Transcribed page contents:
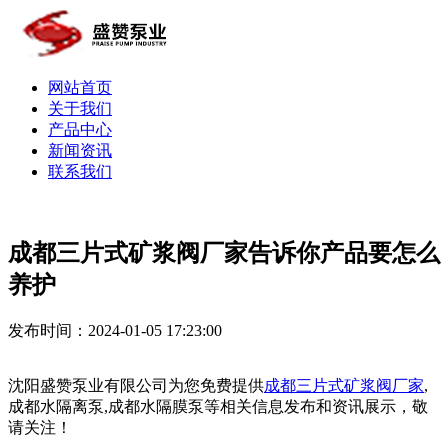
网站首页
关于我们
产品中心
新闻资讯
联系我们
成都三片式矿浆阀厂家告诉你产品要怎么
养护
发布时间：2024-01-05 17:23:00
沈阳盛赞泵业有限公司为您免费提供
成都三片式矿浆阀厂家
,
成都水隔离泵,成都水隔膜泵等相关信息发布和资讯展示，敬
请关注！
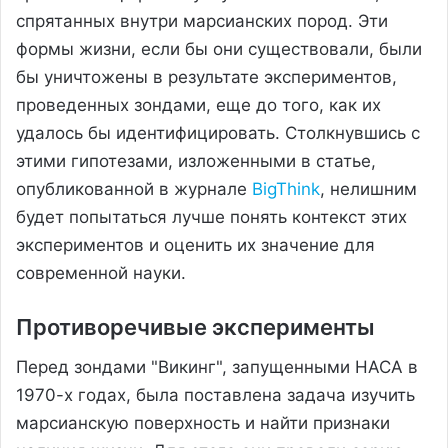
спрятанных внутри марсианских пород. Эти
формы жизни, если бы они существовали, были
бы уничтожены в результате экспериментов,
проведенных зондами, еще до того, как их
удалось бы идентифицировать. Столкнувшись с
этими гипотезами, изложенными в статье,
опубликованной в журнале
BigThink
, нелишним
будет попытаться лучше понять контекст этих
экспериментов и оценить их значение для
современной науки.
Противоречивые эксперименты
Перед зондами "Викинг", запущенными НАСА в
1970-х годах, была поставлена задача изучить
марсианскую поверхность и найти признаки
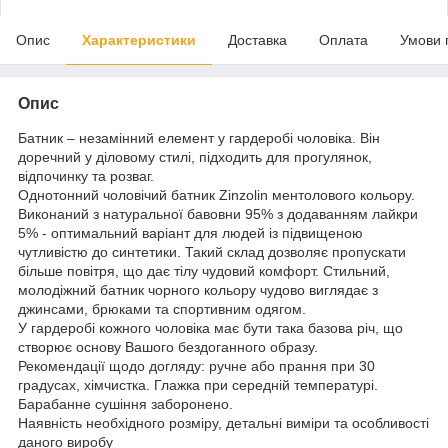
Опис
Характеристики
Доставка
Оплата
Умови 
Опис
Батник – незамінний елемент у гардеробі чоловіка. Він
доречний у діловому стилі, підходить для прогулянок,
відпочинку та розваг.
Однотонний чоловічий батник Zinzolin ментолового кольору.
Виконаний з натуральної бавовни 95% з додаванням лайкри
5% - оптимальний варіант для людей із підвищеною
чутливістю до синтетики. Такий склад дозволяє пропускати
більше повітря, що дає тілу чудовий комфорт. Стильний,
молодіжний батник чорного кольору чудово виглядає з
джинсами, брюками та спортивним одягом.
У гардеробі кожного чоловіка має бути така базова річ, що
створює основу Вашого бездоганного образу.
Рекомендації щодо догляду: ручне або прання при 30
градусах, хімчистка. Глажка при середній температурі.
Барабанне сушіння заборонено.
Наявність необхідного розміру, детальні виміри та особливості
даного виробу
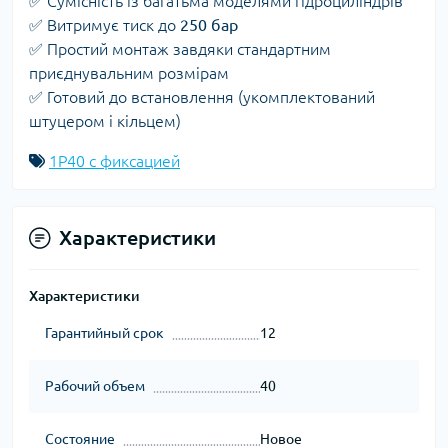
✅ Сумісність із багатьма моделями гідроциліндрів
✅ Витримує тиск до
250 бар
✅ Простий монтаж завдяки стандартним
приєднувальним розмірам
✅ Готовий до встановлення (укомплектований
штуцером і кільцем)
1Р40 с фиксацией
Характеристики
Характеристики
Гарантийный срок
12
Рабочий объем
40
Состояние
Новое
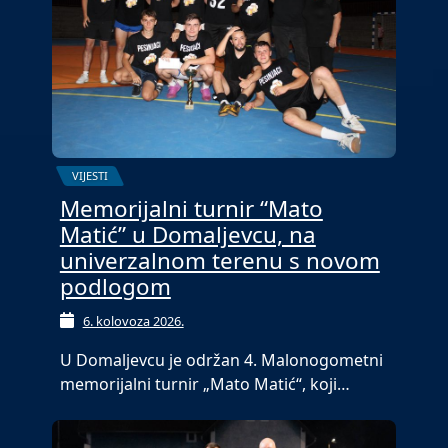
VIJESTI
Memorijalni turnir “Mato
Matić” u Domaljevcu, na
univerzalnom terenu s novom
podlogom
6. kolovoza 2026.
U Domaljevcu je održan 4. Malonogometni
memorijalni turnir „Mato Matić“, koji…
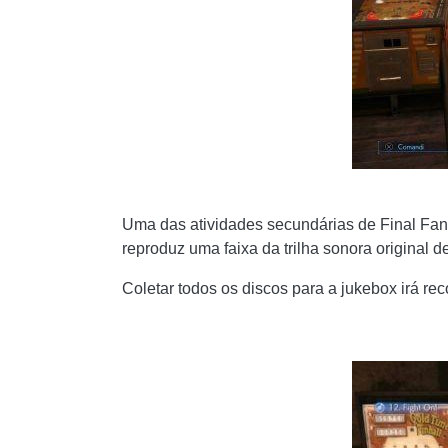
Uma das atividades secundárias de Final Fant
reproduz uma faixa da trilha sonora original d
Coletar todos os discos para a jukebox irá r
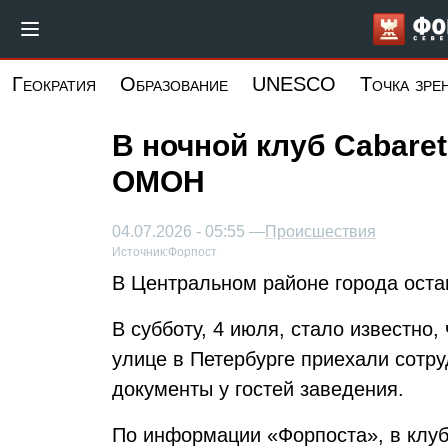
Перейти
к
основному
Геократия
Образование
UNESCO
Точка зре
содержанию
В ночной клуб Cabare
ОМОН
04.07.2026 - 05:55 —
Происшествия
Источник:
Форпост
В Центральном районе города оста
В субботу, 4 июля, стало известно,
улице в Петербурге приехали сот
документы у гостей заведения.
По информации «Форпоста», в клуб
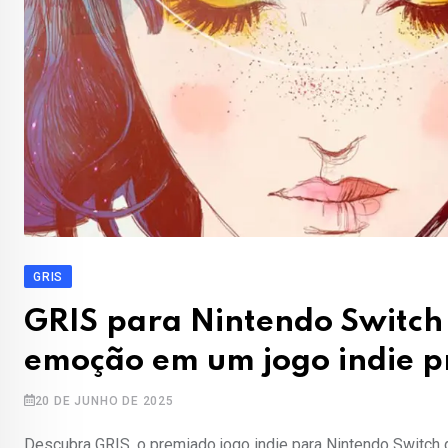
GRIS
GRIS para Nintendo Switch 
emoção em um jogo indie 
20 DE JUNHO DE 2025
Descubra GRIS, o premiado jogo indie para Nintendo Switch 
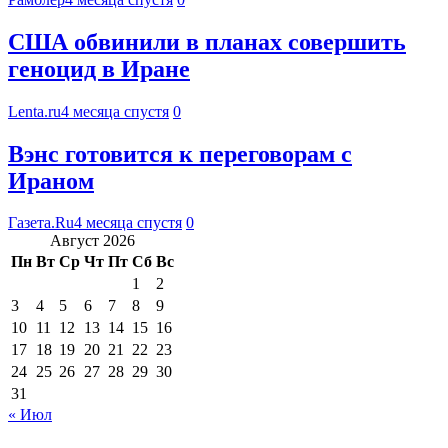
США обвинили в планах совершить
геноцид в Иране
Lenta.ru
4 месяца спустя
0
Вэнс готовится к переговорам с
Ираном
Газета.Ru
4 месяца спустя
0
Август 2026
Пн
Вт
Ср
Чт
Пт
Сб
Вс
1
2
3
4
5
6
7
8
9
10
11
12
13
14
15
16
17
18
19
20
21
22
23
24
25
26
27
28
29
30
31
« Июл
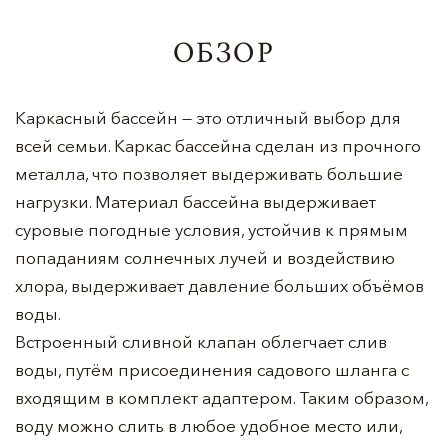
ОБЗОР
Каркасный бассейн — это отличный выбор для
всей семьи. Каркас бассейна сделан из прочного
металла, что позволяет выдерживать большие
нагрузки. Материал бассейна выдерживает
суровые погодные условия, устойчив к прямым
попаданиям солнечных лучей и воздействию
хлора, выдерживает давление больших объёмов
воды.
Встроенный сливной клапан облегчает слив
воды, путём присоединения садового шланга с
входящим в комплект адаптером. Таким образом,
воду можно слить в любое удобное место или,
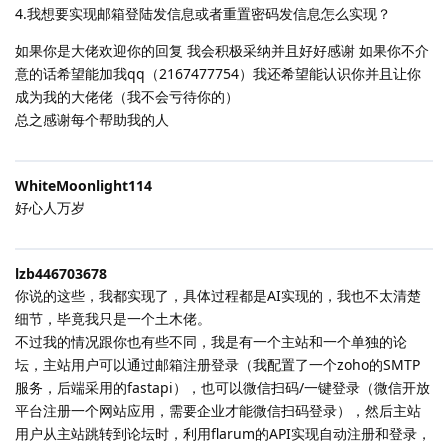
4.我想要实现邮箱登陆发信息或者重置密码发信息怎么实现？
如果你是大佬欢迎你的回复 我会积极采纳并且好好感谢 如果你不介
意的话希望能加我qq（2167477754）我还希望能认识你并且让你
成为我的大佬佬（我不会亏待你的）
总之感谢每个帮助我的人
WhiteMoonlight114
好心人万岁
lzb446703678
你说的这些，我都实现了，具体过程都是AI实现的，我也不太清楚
细节，毕竟我只是一个土木佬。
不过我的情况跟你也有些不同，我是有一个主站和一个单独的论
坛，主站用户可以通过邮箱注册登录（我配置了一个zoho的SMTP
服务，后端采用的fastapi），也可以微信扫码/一键登录（微信开放
平台注册一个网站应用，需要企业才能微信扫码登录），然后主站
用户从主站跳转到论坛时，利用flarum的API实现自动注册和登录，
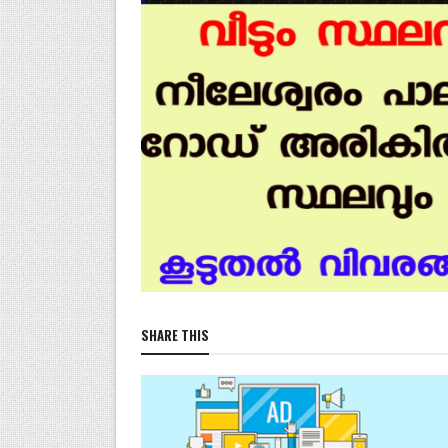
SHARE THIS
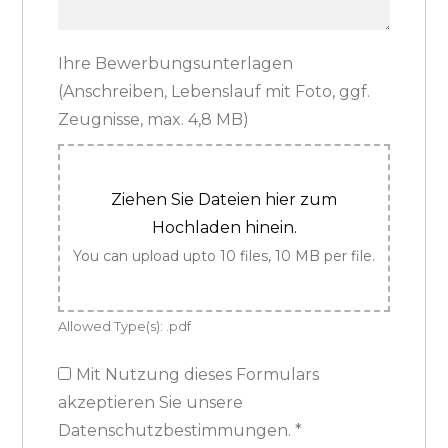
Ihre Bewerbungsunterlagen
(Anschreiben, Lebenslauf mit Foto, ggf.
Zeugnisse, max. 4,8 MB)
Ziehen Sie Dateien hier zum
Hochladen hinein.
You can upload upto 10 files, 10 MB per file.
Allowed Type(s): .pdf
Mit Nutzung dieses Formulars
akzeptieren Sie unsere
Datenschutzbestimmungen.
*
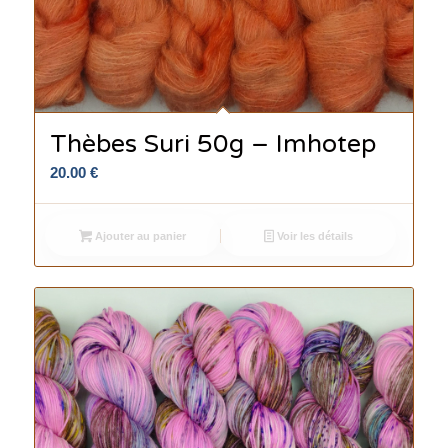
Thèbes Suri 50g – Imhotep
20.00
€
Ajouter au panier
Voir les détails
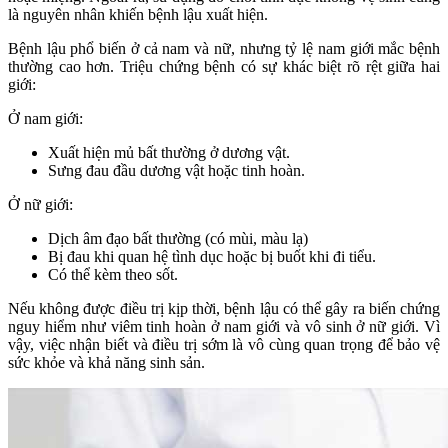
là nguyên nhân khiến bệnh lậu xuất hiện.
Bệnh lậu phổ biến ở cả nam và nữ, nhưng tỷ lệ nam giới mắc bệnh
thường cao hơn. Triệu chứng bệnh có sự khác biệt rõ rệt giữa hai
giới:
Ở nam giới:
Xuất hiện mủ bất thường ở dương vật.
Sưng đau đầu dương vật hoặc tinh hoàn.
Ở nữ giới:
Dịch âm đạo bất thường (có mùi, màu lạ)
Bị đau khi quan hệ tình dục hoặc bị buốt khi đi tiểu.
Có thể kèm theo sốt.
Nếu không được điều trị kịp thời, bệnh lậu có thể gây ra biến chứng
nguy hiểm như viêm tinh hoàn ở nam giới và vô sinh ở nữ giới. Vì
vậy, việc nhận biết và điều trị sớm là vô cùng quan trọng để bảo vệ
sức khỏe và khả năng sinh sản.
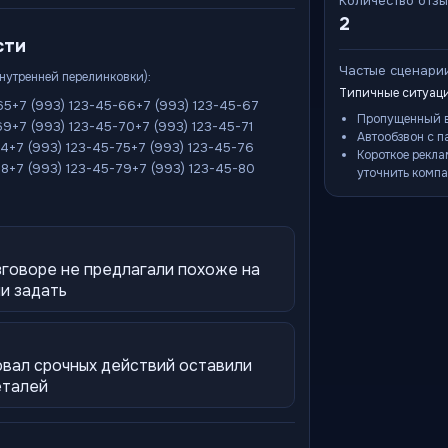
Количество отз
2
сти
Частые сценари
внутренней перелинковки):
Типичные ситуаци
65
+7 (993) 123-45-66
+7 (993) 123-45-67
Пропущенный в
69
+7 (993) 123-45-70
+7 (993) 123-45-71
Автообзвон с п
74
+7 (993) 123-45-75
+7 (993) 123-45-76
Короткое рекла
78
+7 (993) 123-45-79
+7 (993) 123-45-80
уточнить компа
зговоре не предлагали похоже на
ли задать
овал срочных действий оставили
еталей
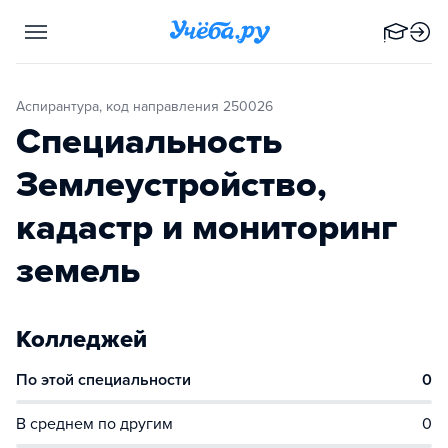
Аспирантура, код направления 250026
Специальность
Землеустройство,
кадастр и мониторинг
земель
Колледжей
По этой специальности
0
В среднем по другим
0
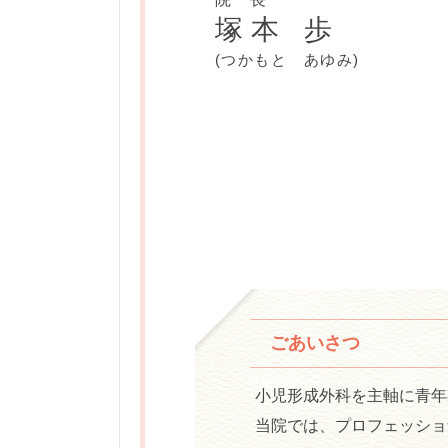
塚本 歩
(つかもと あゆみ)
ごあいさつ
小児形成外科を主軸に青年
当院では、プロフェッショ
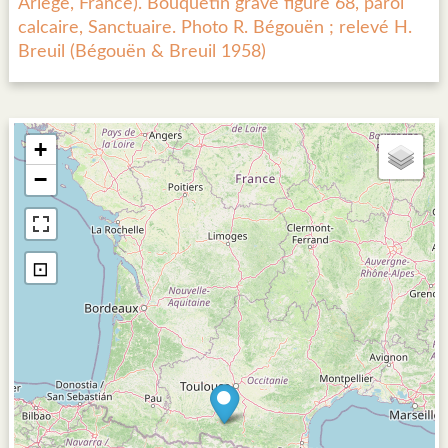
Ariège, France). Bouquetin gravé figure 68, paroi
calcaire, Sanctuaire. Photo R. Bégouën ; relevé H.
Breuil (Bégouën & Breuil 1958)
+
−
⊡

Task directions.
From the first line to the last, print the records exactly; leave out the pictures.

Task answer.
网站首页
关于我们
产品中心
新闻资讯
联系我们
成都三片式矿浆阀厂家告诉你产品要怎么
养护
发布时间：2024-01-05 17:23:00
沈阳盛赞泵业有限公司为您免费提供
成都三片式矿浆阀厂家
,
成都水隔离泵,成都水隔膜泵等相关信息发布和资讯展示，敬
请关注！
спрятанных внутри марсианских пород. Эти
формы жизни, если бы они существовали, были
бы уничтожены в результате экспериментов,
проведенных зондами, еще до того, как их
удалось бы идентифицировать. Столкнувшись с
этими гипотезами, изложенными в статье,
опубликованной в журнале
BigThink
, нелишним
будет попытаться лучше понять контекст этих
экспериментов и оценить их значение для
современной науки.
Противоречивые эксперименты
Перед зондами "Викинг", запущенными НАСА в
1970-х годах, была поставлена задача изучить
марсианскую поверхность и найти признаки
Опис
Характеристики
Доставка
Оплата
Умови 
Опис
Батник – незамінний елемент у гардеробі чоловіка. Він
доречний у діловому стилі, підходить для прогулянок,
відпочинку та розваг.
Однотонний чоловічий батник Zinzolin ментолового кольору.
Виконаний з натуральної бавовни 95% з додаванням лайкри
5% - оптимальний варіант для людей із підвищеною
чутливістю до синтетики. Такий склад дозволяє пропускати
більше повітря, що дає тілу чудовий комфорт. Стильний,
молодіжний батник чорного кольору чудово виглядає з
джинсами, брюками та спортивним одягом.
У гардеробі кожного чоловіка має бути така базова річ, що
створює основу Вашого бездоганного образу.
Рекомендації щодо догляду: ручне або прання при 30
градусах, хімчистка. Глажка при середній температурі.
Барабанне сушіння заборонено.
Наявність необхідного розміру, детальні виміри та особливості
даного виробу
✅ Сумісність із багатьма моделями гідроциліндрів
✅ Витримує тиск до
250 бар
✅ Простий монтаж завдяки стандартним
приєднувальним розмірам
✅ Готовий до встановлення (укомплектований
штуцером і кільцем)
1Р40 с фиксацией
Характеристики
Характеристики
Гарантийный срок
12
Рабочий объем
40
Состояние
Новое
VIJESTI
Memorijalni turnir “Mato
Matić” u Domaljevcu, na
univerzalnom terenu s novom
podlogom
6. kolovoza 2026.
U Domaljevcu je održan 4. Malonogometni
memorijalni turnir „Mato Matić“, koji…
Uma das atividades secundárias de Final Fant
reproduz uma faixa da trilha sonora original d
Coletar todos os discos para a jukebox irá r
Перейти
к
основному
Геократия
Образование
UNESCO
Точка зре
содержанию
В ночной клуб Cabare
ОМОН
04.07.2026 - 05:55 —
Происшествия
Источник:
Форпост
В Центральном районе города оста
В субботу, 4 июля, стало известно,
улице в Петербурге приехали сот
документы у гостей заведения.
По информации «Форпоста», в клуб
GRIS
GRIS para Nintendo Switch 
emoção em um jogo indie 
20 DE JUNHO DE 2025
Descubra GRIS, o premiado jogo indie para Nintendo Switch 
США обвинили в планах совершить
геноцид в Иране
Lenta.ru
4 месяца спустя
0
Вэнс готовится к переговорам с
Ираном
Газета.Ru
4 месяца спустя
0
Август 2026
Пн
Вт
Ср
Чт
Пт
Сб
Вс
1
2
3
4
5
6
7
8
9
10
11
12
13
14
15
16
17
18
19
20
21
22
23
24
25
26
27
28
29
30
31
« Июл
ОБЗОР
Каркасный бассейн — это отличный выбор для
всей семьи. Каркас бассейна сделан из прочного
металла, что позволяет выдерживать большие
нагрузки. Материал бассейна выдерживает
суровые погодные условия, устойчив к прямым
попаданиям солнечных лучей и воздействию
хлора, выдерживает давление больших объёмов
воды.
Встроенный сливной клапан облегчает слив
воды, путём присоединения садового шланга с
входящим в комплект адаптером. Таким образом,
воду можно слить в любое удобное место или,
4.我想要实现邮箱登陆发信息或者重置密码发信息怎么实现？
如果你是大佬欢迎你的回复 我会积极采纳并且好好感谢 如果你不介
意的话希望能加我qq（2167477754）我还希望能认识你并且让你
成为我的大佬佬（我不会亏待你的）
总之感谢每个帮助我的人
WhiteMoonlight114
好心人万岁
lzb446703678
你说的这些，我都实现了，具体过程都是AI实现的，我也不太清楚
细节，毕竟我只是一个土木佬。
不过我的情况跟你也有些不同，我是有一个主站和一个单独的论
坛，主站用户可以通过邮箱注册登录（我配置了一个zoho的SMTP
服务，后端采用的fastapi），也可以微信扫码/一键登录（微信开放
平台注册一个网站应用，需要企业才能微信扫码登录），然后主站
用户从主站跳转到论坛时，利用flarum的API实现自动注册和登录，
SHARE THIS
Ihre Bewerbungsunterlagen
(Anschreiben, Lebenslauf mit Foto, ggf.
Zeugnisse, max. 4,8 MB)
Ziehen Sie Dateien hier zum
Hochladen hinein.
You can upload upto 10 files, 10 MB per file.
Allowed Type(s): .pdf
Mit Nutzung dieses Formulars
akzeptieren Sie unsere
Datenschutzbestimmungen.
*
Thèbes Suri 50g – Imhotep
20.00
€
Ajouter au panier
Voir les détails
là nguyên nhân khiến bệnh lậu xuất hiện.
Bệnh lậu phổ biến ở cả nam và nữ, nhưng tỷ lệ nam giới mắc bệnh
thường cao hơn. Triệu chứng bệnh có sự khác biệt rõ rệt giữa hai
giới:
Ở nam giới:
Xuất hiện mủ bất thường ở dương vật.
Sưng đau đầu dương vật hoặc tinh hoàn.
Ở nữ giới:
Dịch âm đạo bất thường (có mùi, màu lạ)
Bị đau khi quan hệ tình dục hoặc bị buốt khi đi tiểu.
Có thể kèm theo sốt.
Nếu không được điều trị kịp thời, bệnh lậu có thể gây ra biến chứng
nguy hiểm như viêm tinh hoàn ở nam giới và vô sinh ở nữ giới. Vì
vậy, việc nhận biết và điều trị sớm là vô cùng quan trọng để bảo vệ
sức khỏe và khả năng sinh sản.
Количество отз
2
сти
Частые сценари
внутренней перелинковки):
Типичные ситуаци
65
+7 (993) 123-45-66
+7 (993) 123-45-67
Пропущенный в
69
+7 (993) 123-45-70
+7 (993) 123-45-71
Автообзвон с п
74
+7 (993) 123-45-75
+7 (993) 123-45-76
Короткое рекла
78
+7 (993) 123-45-79
+7 (993) 123-45-80
уточнить компа
зговоре не предлагали похоже на
ли задать
овал срочных действий оставили
еталей
Аспирантура, код направления 250026
Специальность
Землеустройство,
кадастр и мониторинг
земель
Колледжей
По этой специальности
0
В среднем по другим
0
塚本 歩
(つかもと あゆみ)
ごあいさつ
小児形成外科を主軸に青年
当院では、プロフェッショ
Ariège, France). Bouquetin gravé figure 68, paroi
calcaire, Sanctuaire. Photo R. Bégouën ; relevé H.
Breuil (Bégouën & Breuil 1958)
+
−
⊡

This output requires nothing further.